UCD Students' Union condemn "consent app" email sent to students
The "consent app" in question has been widely criticised.
UCD Students' Union have condemned a message distributed in an email from a student seeking help developing a phone app aimed at combatting women “retracting” consent after sex.
The proposed app would apparently allow two people to "electronically sign/verify [a] pre-made contract before engaging in sex", according to the email sent to a number of computer science students.
It received widespread criticism online, largely due to the fact that once consent is permitted in the proposed app, there was no clear explanation issued as to what would happen if someone was to change their mind after the "contract had been signed".
Barry Murphy, the UCD Students' Union President, has condemned the content of the message sent to students, saying: "This is each person’s right. Consent is something which must be maintained throughout the experience and each person can stop at any point."
You can read Murphy's statement in full below:
"UCDSU was appalled at the content of the message sent to our students. Even more worrying is the idea behind the app.
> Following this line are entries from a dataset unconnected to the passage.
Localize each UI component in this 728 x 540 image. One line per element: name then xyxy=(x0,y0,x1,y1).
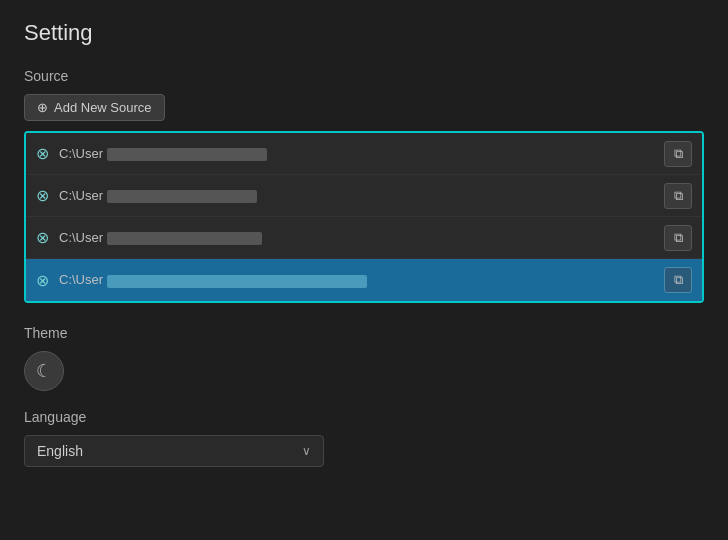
moon-icon: ☾ xyxy=(36,360,52,382)
source-path: C:\User xyxy=(59,272,664,287)
language-section-label: Language xyxy=(24,409,704,425)
source-link-icon: ⊗ xyxy=(36,144,49,163)
source-remove-button[interactable]: ⧉ xyxy=(664,225,692,251)
source-remove-button[interactable]: ⧉ xyxy=(664,141,692,167)
source-path: C:\User xyxy=(59,230,664,245)
remove-icon: ⧉ xyxy=(674,230,683,246)
remove-icon: ⧉ xyxy=(674,146,683,162)
page-title: Setting xyxy=(24,20,704,46)
source-row-selected[interactable]: ⊗ C:\User ⧉ xyxy=(26,259,702,301)
source-section-label: Source xyxy=(24,68,704,84)
language-section: Language English ∨ xyxy=(24,409,704,467)
add-new-source-button[interactable]: ⊕ Add New Source xyxy=(24,94,165,121)
remove-icon: ⧉ xyxy=(674,272,683,288)
source-list-container: ⊗ C:\User ⧉ ⊗ C:\User ⧉ ⊗ C:\User ⧉ ⊗ C:… xyxy=(24,131,704,303)
source-path: C:\User xyxy=(59,188,664,203)
source-remove-button[interactable]: ⧉ xyxy=(664,267,692,293)
source-link-icon: ⊗ xyxy=(36,228,49,247)
source-link-icon: ⊗ xyxy=(36,271,49,290)
chevron-down-icon: ∨ xyxy=(302,444,311,458)
language-selected-value: English xyxy=(37,443,83,459)
language-dropdown[interactable]: English ∨ xyxy=(24,435,324,467)
theme-toggle-button[interactable]: ☾ xyxy=(24,351,64,391)
source-path: C:\User xyxy=(59,146,664,161)
add-icon: ⊕ xyxy=(37,100,48,115)
source-remove-button[interactable]: ⧉ xyxy=(664,183,692,209)
source-row[interactable]: ⊗ C:\User ⧉ xyxy=(26,217,702,259)
theme-section-label: Theme xyxy=(24,325,704,341)
source-link-icon: ⊗ xyxy=(36,186,49,205)
source-row[interactable]: ⊗ C:\User ⧉ xyxy=(26,175,702,217)
source-row[interactable]: ⊗ C:\User ⧉ xyxy=(26,133,702,175)
remove-icon: ⧉ xyxy=(674,188,683,204)
add-source-label: Add New Source xyxy=(54,100,152,115)
theme-section: Theme ☾ xyxy=(24,325,704,391)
"We understand that the message of consent can be a difficult one to grasp, which is why we provide education campaigns as well as lobby the government for better consent education from a young age.
"This app will not solve any consent related issues. Consent goes a lot further than the click of a button, or two clicks, or three. It is about having conversations with people we have sexual experiences with, it’s about mutual respect and understanding that everyone's boundaries are different and that feelings can change from moment to moment.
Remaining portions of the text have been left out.